Agentic Context Engineering (ACE)¶

Learn how AI agents can learn from experience using Nexus ACE - an implementation of Agentic Context Engineering that enables agents to improve through self-reflection and memory.

🎯 What is ACE?¶

Agentic Context Engineering (ACE) is a framework that enables AI agents to:

Learn from experience through self-reflection
Store learned strategies in a persistent playbook
Improve over time without retraining models
Adapt to new tasks using accumulated knowledge

Nexus ACE provides a complete implementation with:

Trajectory tracking - Record agent actions and outcomes
Reflection API - Extract insights from experiences
Playbook curation - Store and retrieve learned strategies
Memory consolidation - Build knowledge over multiple iterations

📊 Demo: Data Validator¶

The ACE demo shows an agent learning data validation rules from scratch. Starting with 60% accuracy and improving to 95% through automated learning.

What the Demo Shows¶

An AI agent that:

Starts with zero validation knowledge
Processes real-world data (Titanic dataset)
Learns from mistakes through reflection
Builds a comprehensive validation playbook
Achieves +35% accuracy improvement over 10 epochs

Quick Start¶

# Install dependencies
cd examples/ace
pip install -r requirements.txt

# Run the demo (with fresh start)
python demo_3_data_validator.py --epochs 10 --reset

# Continue training from existing playbook
python demo_3_data_validator.py --epochs 10

First Run

Use the --reset flag to see learning from scratch. Without it, the agent reuses existing strategies and may start at 100% accuracy.

🔬 How It Works¶

The ACE Learning Loop¶

graph TB
    Start([🎯 Start<br/>Accuracy: 60%]) --> Load[📖 Load Playbook<br/>Retrieve strategies]

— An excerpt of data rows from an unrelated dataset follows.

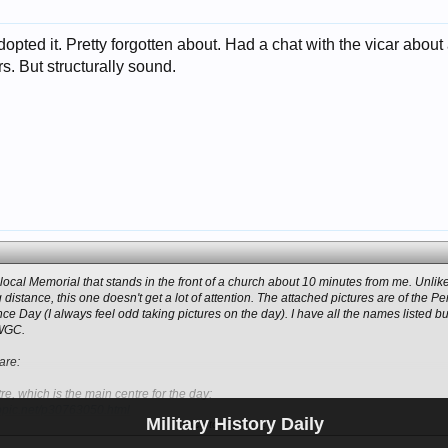
dopted it. Pretty forgotten about. Had a chat with the vicar about 
. But structurally sound.
a local Memorial that stands in the front of a church about 10 minutes from me. Unli
 distance, this one doesn't get a lot of attention. The attached pictures are of th
e Day (I always feel odd taking pictures on the day). I have all the names listed b
CWGC.
are:
e, which is the main centre for the day:
topic.net/p30763050.html
Military History Daily
Click to expand...
mins from me on the Triangle, which is originally a Boer war Memorial (as can be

    Load --> Execute[⚙️ Execute & Measure<br/>Process data<br/>Track trajectory]

    Execute --> Reflect[🤔 Reflect<br/>What worked?<br/>What failed?]

    Reflect --> Helpful[✅ Helpful Strategies<br/>Store successes]
    Reflect --> Harmful[❌ Harmful Patterns<br/>Mark failures]

    Helpful --> Curate[🎯 Curate Playbook<br/>Update memory]
    Harmful --> Curate

    Curate --> Next{Next<br/>Epoch?}

    Next -->|Yes| Improve([📈 Improved<br/>Accuracy: 95%])
    Next -->|No| Done([🎉 Complete])

    Improve --> Load

    style Start fill:#e1f5ff,stroke:#0288d1,stroke-width:3px
    style Execute fill:#e8f5e9,stroke:#388e3c,stroke-width:2px
    style Reflect fill:#fce4ec,stroke:#c2185b,stroke-width:2px
    style Curate fill:#b39ddb,stroke:#512da8,stroke-width:2px
    style Improve fill:#a5d6a7,stroke:#2e7d32,stroke-width:3px

Core ACE APIs¶

1. Start Trajectory¶

Track an agent's actions and context:

import nexus

nx = nexus.connect(config={"data_dir": "./nexus-data"})

# Start tracking
traj_id = nx.memory.start_trajectory(
    task_description="Validate customer records",
    context={
        "dataset": "customers.csv",
        "agent": "validator-v1"
    }
)

# Agent performs work
results = validate_records(records)

# Complete with outcome
nx.memory.complete_trajectory(
    traj_id,
    status="success",
    success_score=0.85,
    metadata={"processed": 100, "valid": 85}
)

2. Reflect on Experience¶

Extract insights from completed trajectories:

# Agent reflects on what worked
reflection = nx.memory.reflect(
    trajectory_id=traj_id,
    reflection_prompt="What validation rules were most effective?"
)

print(reflection.summary)
# Output: "Checking for null values in required fields prevented 40% of errors"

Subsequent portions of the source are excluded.